I have now come to understand that he will be one of those thinkers I will periodically go back to for the rest of my life, to recall old insights, to see if I can discover something fresh or different from those previous readings, to convene, as it were, with an old friend whose opinion you respect and treasure, even if you don’t always agree with him. It’s funny how that happens. I remember imagining, 25 years ago in the midst of writing my thesis, that as soon as it was finished, I was moving on to the 20 other projects I had in my head then and I’d bid adieu to Durkheim.
He wouldn’t leave.
I’m thinking of him now because he became, more or less by act of God, the theoretical underpinning of a new course I’m teaching this semester on social problems. By ‘act of God,’ I mean I was sitting at the computer, trying to come up with a unifying structure for a course for which I had some substantive topics and readings but nothing to hold it all together, and in two minutes it all came to me. The substantive books I wanted them to read were Mark Regnerus’ Cheap Sex, a look at how what sociologists call ‘marriage markets’ have been revolutionized by new sexual moralities and practices, with some serious negative consequences, ironically, especially for women; Charles Murray’s Coming Apart, which examines the ‘two Americas’ class divide and chastises the elites for preaching values that are destroying the lower classes while in their lives acting in ways contrary to those values; and George Borjas’ We Wanted Workers, which just goes through the data on immigration to show that post-’65 immigrants as a group are assimilating less and harming the economic interests of significant numbers of Americans, especially poorer Americans, even while the people who claim to be advocates for those poor Americans angrily denounce people like Borjas who insist on saying true things about the topic as ‘racists.’
Without explicitly having to think about it, the things I wanted to give students as social problems fit Durkheim’s frame perfectly.

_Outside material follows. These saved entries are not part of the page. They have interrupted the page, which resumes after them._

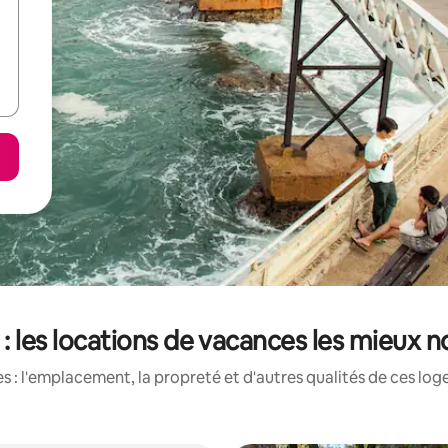
 : les locations de vacances les mieux 
 : l'emplacement, la propreté et d'autres qualités de ces log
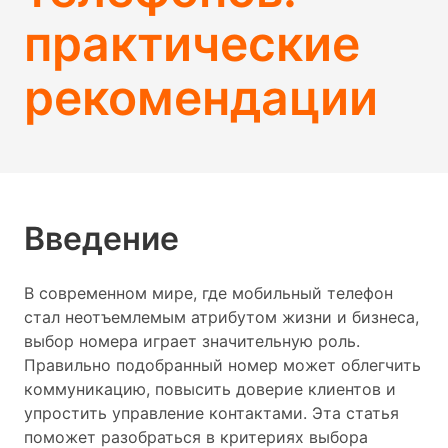
практические
рекомендации
Введение
В современном мире, где мобильный телефон
стал неотъемлемым атрибутом жизни и бизнеса,
выбор номера играет значительную роль.
Правильно подобранный номер может облегчить
коммуникацию, повысить доверие клиентов и
упростить управление контактами. Эта статья
поможет разобраться в критериях выбора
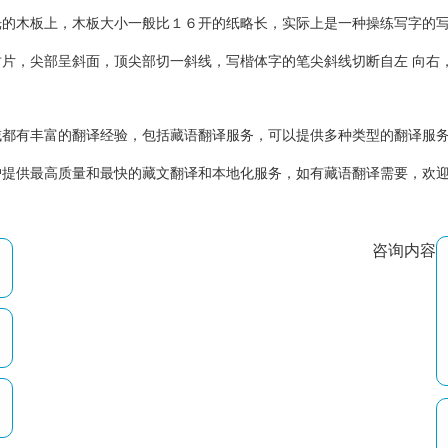
的木板上，木板大小一般比１６开的纸略长，实际上是一种操练写字的写
片，尖部呈斜面，顶尖部切一斜线，写楷体字的笔尖斜线切断自左 向右
有丰富的翻译经验，包括藏语翻译服务，可以提供多种类型的翻译服务
提供最高质量和最快的藏文翻译和本地化服务，如有藏语翻译需要，欢迎联系
咨询内容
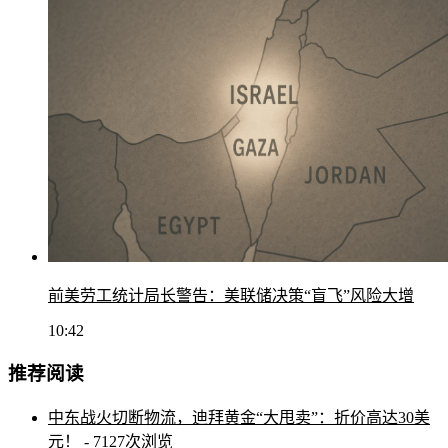
前美劳工统计局长警告：美联储决策“盲飞”风险大增
10:42
推荐阅读
中东战火切断物流，迪拜黄金“大甩卖”：折价高达30美
元！
- 7127次浏览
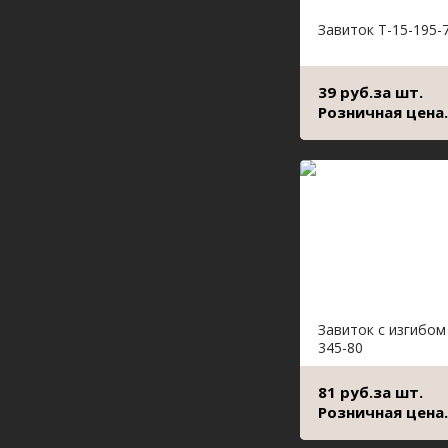
Завиток Т-15-195-
39 руб.за шт.
Розничная цена.
Завиток с изгибом
345-80
81 руб.за шт.
Розничная цена.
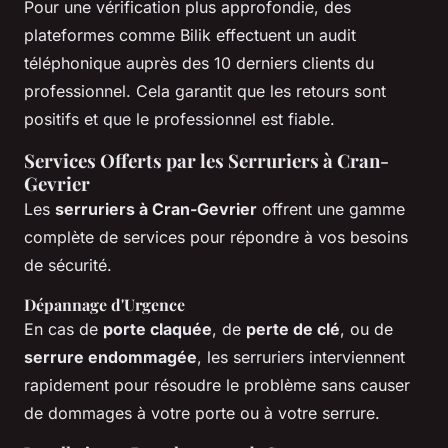
Pour une vérification plus approfondie, des
plateformes comme Bilik effectuent un audit
téléphonique auprès des 10 derniers clients du
professionnel. Cela garantit que les retours sont
positifs et que le professionnel est fiable.
Services Offerts par les Serruriers à Cran-
Gevrier
Les
serruriers à Cran-Gevrier
offrent une gamme
complète de services pour répondre à vos besoins
de sécurité.
Dépannage d'Urgence
En cas de
porte claquée
, de
perte de clé
, ou de
serrure endommagée
, les serruriers interviennent
rapidement pour résoudre le problème sans causer
de dommages à votre porte ou à votre serrure.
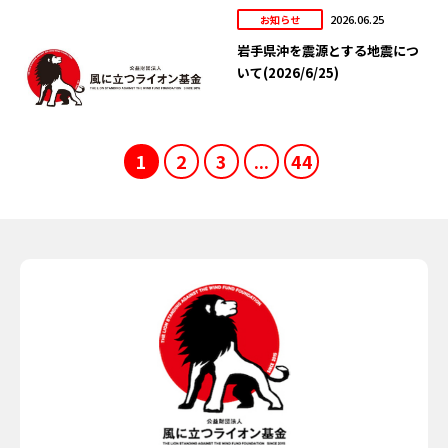
2026.06.25
お知らせ
岩手県沖を震源とする地震につ
いて(2026/6/25)
1
2
3
...
44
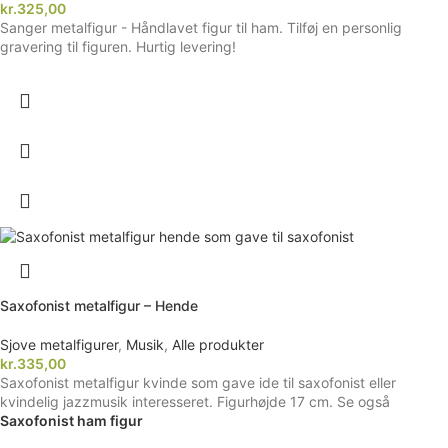
kr.
325,00
Sanger metalfigur - Håndlavet figur til ham. Tilføj en personlig
gravering til figuren. Hurtig levering!
Saxofonist metalfigur – Hende
Sjove metalfigurer
,
Musik
,
Alle produkter
kr.
335,00
Saxofonist metalfigur kvinde som gave ide til saxofonist eller
kvindelig jazzmusik interesseret. Figurhøjde 17 cm. Se også
Saxofonist ham figur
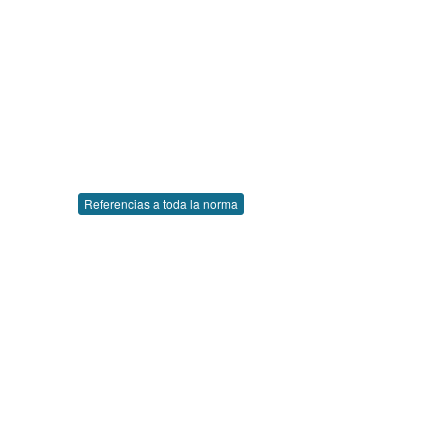
Referencias a toda la norma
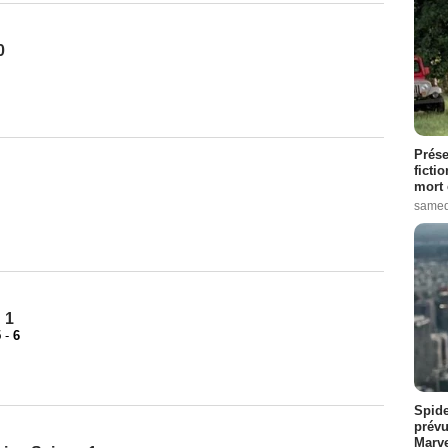
0
Prése
ficti
mort 
samed
n 1
5
-
6
Spide
prévu
Marve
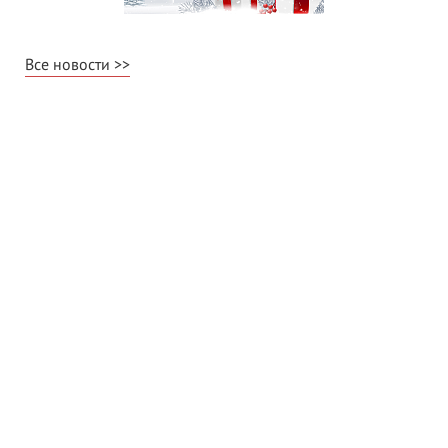
Все новости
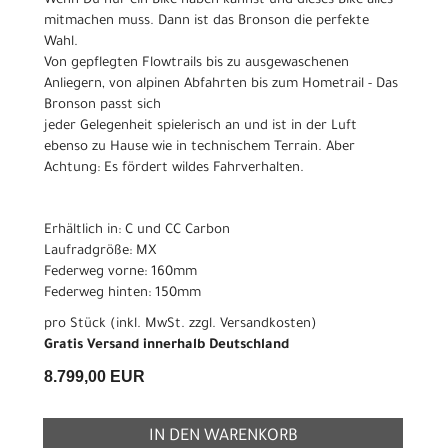
Wenn Du nur ein Bike haben kannst und dieses Bike alles
mitmachen muss. Dann ist das Bronson die perfekte
Wahl.
Von gepflegten Flowtrails bis zu ausgewaschenen
Anliegern, von alpinen Abfahrten bis zum Hometrail - Das
Bronson passt sich
jeder Gelegenheit spielerisch an und ist in der Luft
ebenso zu Hause wie in technischem Terrain. Aber
Achtung: Es fördert wildes Fahrverhalten.
Erhältlich in: C und CC Carbon
Laufradgröße: MX
Federweg vorne: 160mm
Federweg hinten: 150mm
pro Stück (inkl. MwSt. zzgl.
Versandkosten
)
Gratis Versand innerhalb Deutschland
8.799,00 EUR
IN DEN WARENKORB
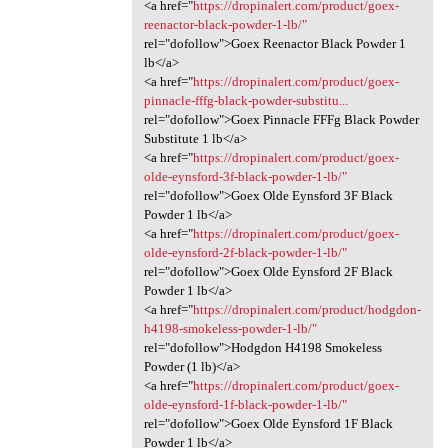
<a href="
https://dropinalert.com/product/goex-
reenactor-black-powder-1-lb/"
rel="dofollow">Goex Reenactor Black Powder 1
lb</a>
<a href="
https://dropinalert.com/product/goex-
pinnacle-fffg-black-powder-substitu...
rel="dofollow">Goex Pinnacle FFFg Black Powder
Substitute 1 lb</a>
<a href="
https://dropinalert.com/product/goex-
olde-eynsford-3f-black-powder-1-lb/"
rel="dofollow">Goex Olde Eynsford 3F Black
Powder 1 lb</a>
<a href="
https://dropinalert.com/product/goex-
olde-eynsford-2f-black-powder-1-lb/"
rel="dofollow">Goex Olde Eynsford 2F Black
Powder 1 lb</a>
<a href="
https://dropinalert.com/product/hodgdon-
h4198-smokeless-powder-1-lb/"
rel="dofollow">Hodgdon H4198 Smokeless
Powder (1 lb)</a>
<a href="
https://dropinalert.com/product/goex-
olde-eynsford-1f-black-powder-1-lb/"
rel="dofollow">Goex Olde Eynsford 1F Black
Powder 1 lb</a>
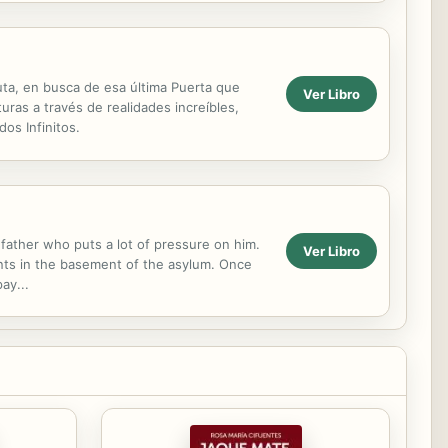
Ruta, en busca de esa última Puerta que
Ver Libro
uras a través de realidades increíbles,
os Infinitos.
 father who puts a lot of pressure on him.
Ver Libro
ents in the basement of the asylum. Once
ay...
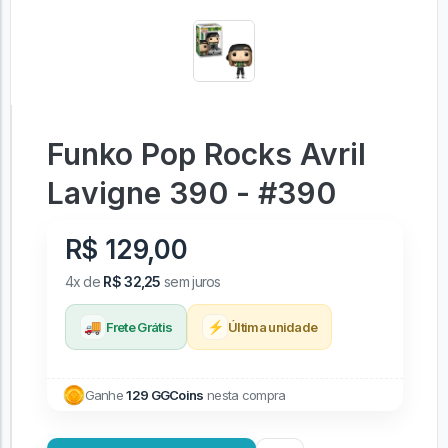
Funko Pop Rocks Avril
Lavigne 390 - #390
R$ 129,00
4x de
R$ 32,25
sem juros
🚚
⚡
Frete Grátis
Última unidade
Ganhe
129 GGCoins
nesta compra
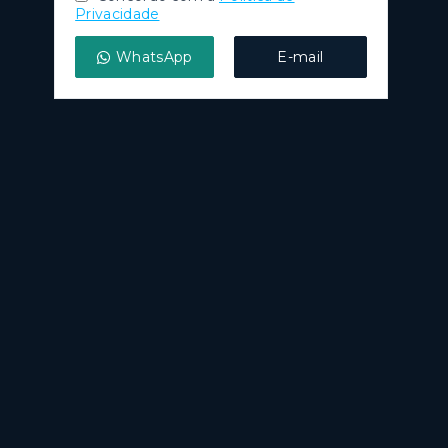
Privacidade
WhatsApp
E-mail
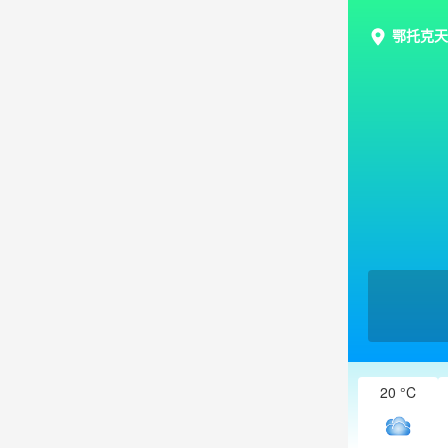
鄂托克天
20 °C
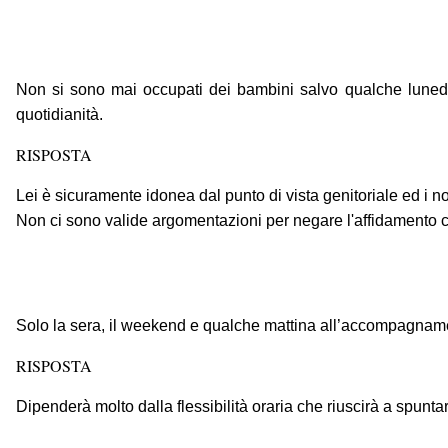
Non si sono mai occupati dei bambini salvo qualche lunedì
quotidianità.
RISPOSTA
Lei è sicuramente idonea dal punto di vista genitoriale ed i 
Non ci sono valide argomentazioni per negare l'affidamento co
Solo la sera, il weekend e qualche mattina all’accompagnam
RISPOSTA
Dipenderà molto dalla flessibilità oraria che riuscirà a spunta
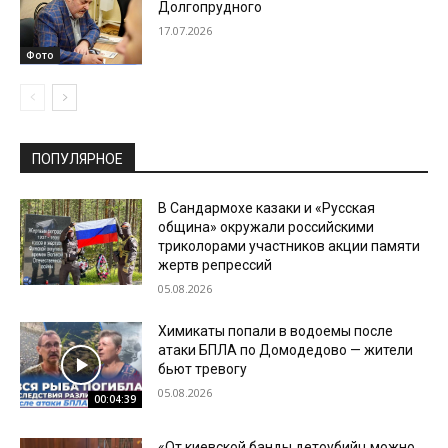
Долгопрудного
17.07.2026
Фото
ПОПУЛЯРНОЕ
В Сандармохе казаки и «Русская
община» окружали российскими
триколорами участников акции памяти
жертв репрессий
05.08.2026
Химикаты попали в водоемы после
атаки БПЛА по Домодедово — жители
бьют тревогу
05.08.2026
00:04:39
«От киевской банды детоубийц можно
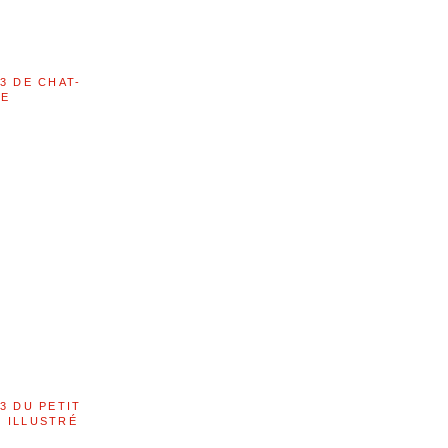
3 DE CHAT-
LE
3 DU PETIT
 ILLUSTRÉ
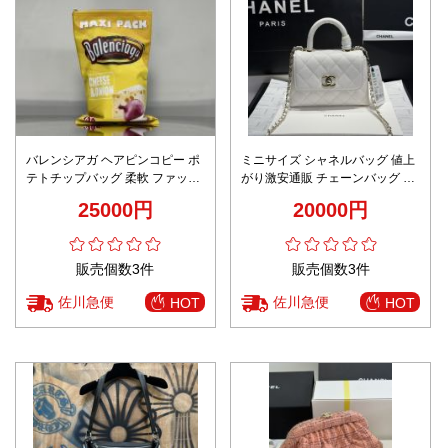
バレンシアガ ヘアピンコピー ポ
ミニサイズ シャネルバッグ 値上
テトチップバッグ 柔軟 ファッシ
がり激安通販 チェーンバッグ 斜
ョン感 0001 イエロー
め掛け ハンドバッグ レザー 優雅
25000円
20000円
本革 ホワイト
販売個数3件
販売個数3件
佐川急便
佐川急便
HOT
HOT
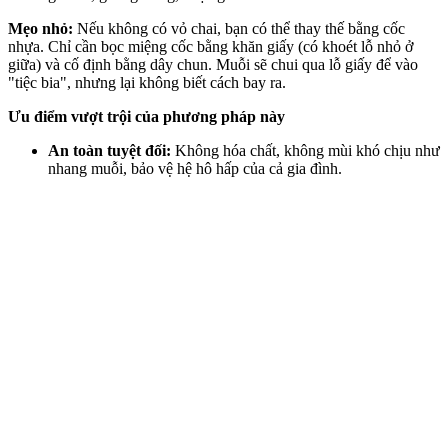
Mẹo nhỏ:
Nếu không có vỏ chai, bạn có thể thay thế bằng cốc
nhựa. Chỉ cần bọc miệng cốc bằng khăn giấy (có khoét lỗ nhỏ ở
giữa) và cố định bằng dây chun. Muỗi sẽ chui qua lỗ giấy để vào
"tiệc bia", nhưng lại không biết cách bay ra.
Ưu điểm vượt trội của phương pháp này
An toàn tuyệt đối:
Không hó‌a chấ‌t, không mùi khó chịu như
nhang muỗi, bảo vệ hệ hô hấp của cả gia đình.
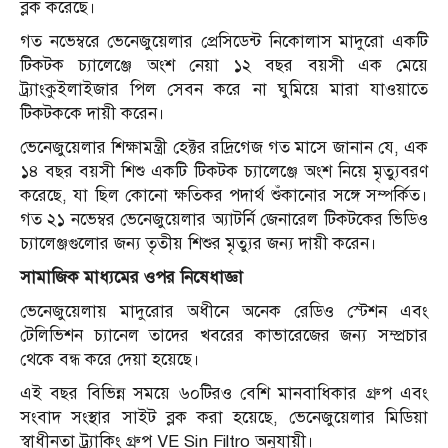
ব্লক করেছে।
গত নভেম্বরে ভেনেজুয়েলার প্রেসিডেন্ট নিকোলাস মাদুরো একটি
টিকটক চ্যালেঞ্জে অংশ নেয়া ১২ বছর বয়সী এক মেয়ে
ট্র্যাংকুইলাইজার পিল সেবন করে না ঘুমিয়ে মারা যাওয়াতে
টিকটককে দায়ী করেন।
ভেনেজুয়েলার শিক্ষামন্ত্রী হেক্টর রদ্রিগেজ গত মাসে জানান যে, এক
১৪ বছর বয়সী শিশু একটি টিকটক চ্যালেঞ্জে অংশ নিয়ে মৃত্যুবরণ
করেছে, যা ছিল কোনো ক্ষতিকর পদার্থ শুঁকানোর সঙ্গে সম্পর্কিত।
গত ২১ নভেম্বর ভেনেজুয়েলার অ্যাটর্নি জেনারেল টিকটকের ভিডিও
চ্যালেঞ্জগুলোর জন্য তৃতীয় শিশুর মৃত্যুর জন্য দায়ী করেন।
সামাজিক মাধ্যমের ওপর নিষেধাজ্ঞা
ভেনেজুয়েলায় মাদুরোর অধীনে অনেক রেডিও স্টেশন এবং
টেলিভিশন চ্যানেল তাদের খবরের কাভারেজের জন্য সম্প্রচার
থেকে বন্ধ করে দেয়া হয়েছে।
এই বছর বিভিন্ন সময়ে ৬০টিরও বেশি মানবাধিকার গ্রুপ এবং
সংবাদ সংস্থার সাইট ব্লক করা হয়েছে, ভেনেজুয়েলার মিডিয়া
স্বাধীনতা ট্র্যাকিং গ্রুপ VE Sin Filtro অনুযায়ী।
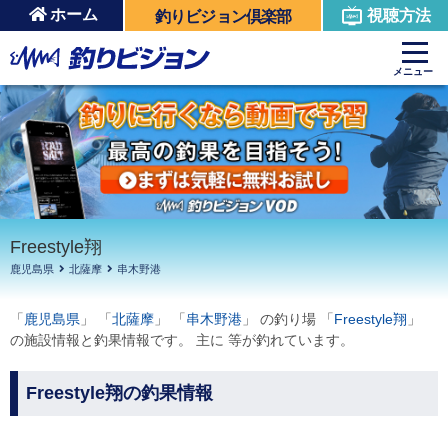
ホーム
視聴方法
釣りビジョン倶楽部
周辺の施設を見る
メニュー
Freestyle翔
鹿児島県
北薩摩
串木野港
「
鹿児島県
」 「
北薩摩
」 「
串木野港
」 の釣り場 「
Freestyle翔
」
の施設情報と釣果情報です。 主に 等が釣れています。
Freestyle翔の釣果情報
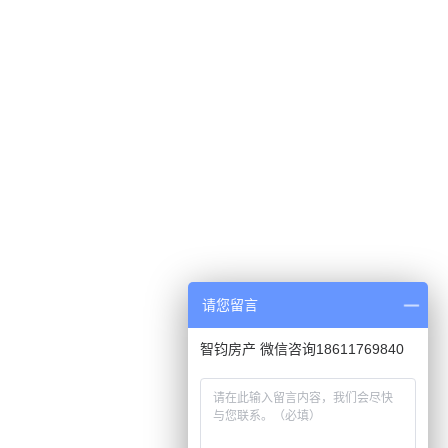
请您留言
智钧房产 微信咨询18611769840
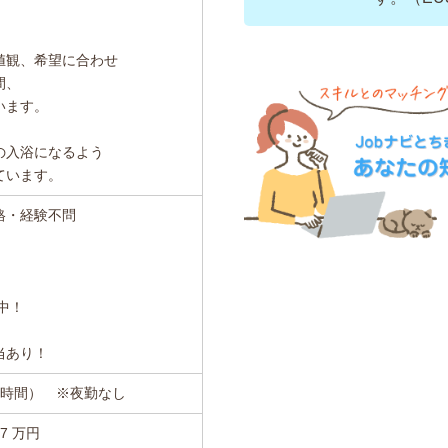
値観、希望に合わせ
間、
います。
の入浴になるよう
ています。
格・経験不問
中！
当あり！
働8時間） ※夜勤なし
.37 万円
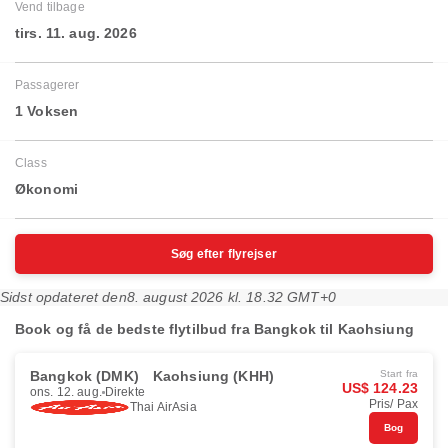
Vend tilbage
tirs. 11. aug. 2026
Passagerer
1 Voksen
Class
Økonomi
Søg efter flyrejser
Sidst opdateret den
8. august 2026 kl. 18.32 GMT+0
Book og få de bedste flytilbud fra Bangkok til Kaohsiung
Bangkok (DMK)
Kaohsiung (KHH)
Start fra
US$ 124.23
ons. 12. aug.
Direkte
Pris/ Pax
Thai AirAsia
Bog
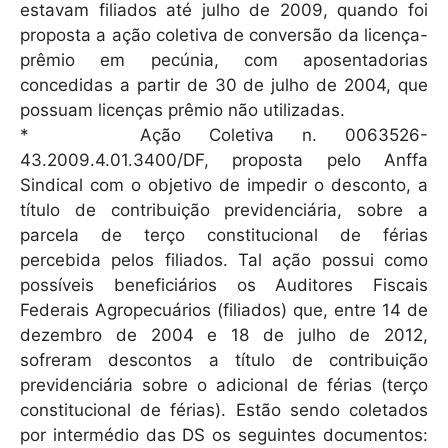
estavam filiados até julho de 2009, quando foi
proposta a ação coletiva de conversão da licença-
prêmio em pecúnia, com aposentadorias
concedidas a partir de 30 de julho de 2004, que
possuam licenças prêmio não utilizadas.
* Ação Coletiva n. 0063526-
43.2009.4.01.3400/DF, proposta pelo Anffa
Sindical com o objetivo de impedir o desconto, a
título de contribuição previdenciária, sobre a
parcela de terço constitucional de férias
percebida pelos filiados. Tal ação possui como
possíveis beneficiários os Auditores Fiscais
Federais Agropecuários (filiados) que, entre 14 de
dezembro de 2004 e 18 de julho de 2012,
sofreram descontos a título de contribuição
previdenciária sobre o adicional de férias (terço
constitucional de férias). Estão sendo coletados
por intermédio das DS os seguintes documentos:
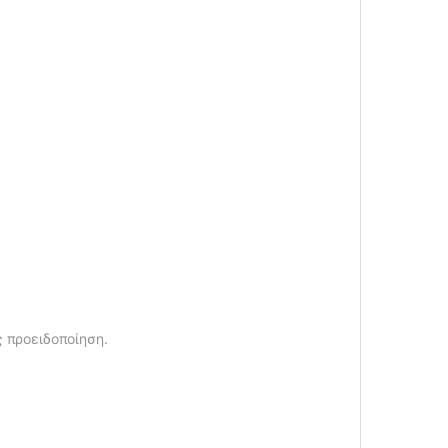
ς προειδοποίηση.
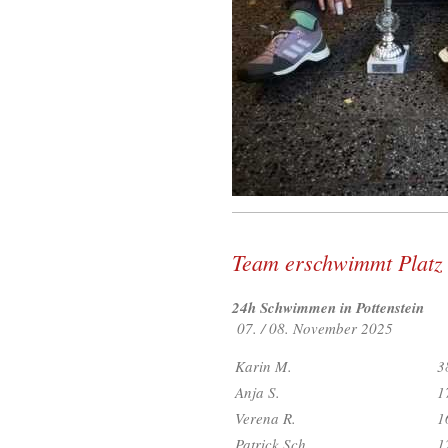
Team erschwimmt Platz
24h Schwimmen in Pottenstein
07. / 08. November 2025
Karin M.
3
Anja S.
1
Verena R.
1
Patrick Sch.
1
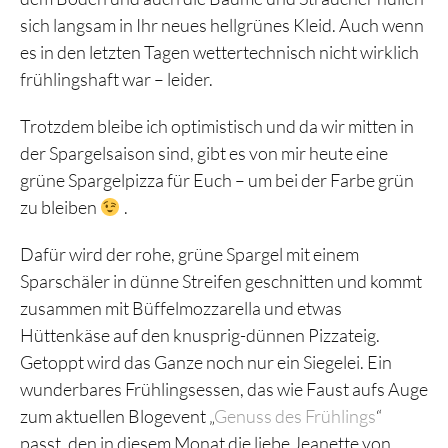
sich langsam in Ihr neues hellgrünes Kleid. Auch wenn
es in den letzten Tagen wettertechnisch nicht wirklich
frühlingshaft war – leider.
Trotzdem bleibe ich optimistisch und da wir mitten in
der Spargelsaison sind, gibt es von mir heute eine
grüne Spargelpizza für Euch – um bei der Farbe grün
zu bleiben
.
Dafür wird der rohe, grüne Spargel mit einem
Sparschäler in dünne Streifen geschnitten und kommt
zusammen mit Büffelmozzarella und etwas
Hüttenkäse auf den knusprig-dünnen Pizzateig.
Getoppt wird das Ganze noch nur ein Siegelei. Ein
wunderbares Frühlingsessen, das wie Faust aufs Auge
zum aktuellen Blogevent „
Genuss des Frühlings
“
passt, den in diesem Monat die liebe Jeanette von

We spent the first week and a half of the course just reading snatches of old Emile, on how to sociologically distinguish normal and pathological social structures and facts, on human nature and our deep incapacity in many situations to act in ways most beneficial to us without external moral regulation, on how the need for social solidarity produces normative systems that we protect and, when they are contravened, avenge with vigorous energy, and on why ‘the sacred’ is a perfect scientific, theoretical term for describing the most important things, practices, and ideas of a human society.
I get asked to write ‘Intro to Durkheim’ things from time to time, and these days I turn them all down, in large part because I already did that, and my thinking hasn’t changed enough from the writing of that book to take the same topic on again. But there might be another engagement with him left in me, later down the line, should I get the time (he died only a few years older than I am at present, so one does have to remember what we’re guaranteed: nothing).
I find myself wondering what the current crop of students are making of the Durkheim view, given that every single one of them has already heard dozens of people in authority tell them nothing is pathological (and only bad people think some things are), morality is wholly your individual affair, and nothing is sacred.
Thank you for the teaching that you are continuing to do.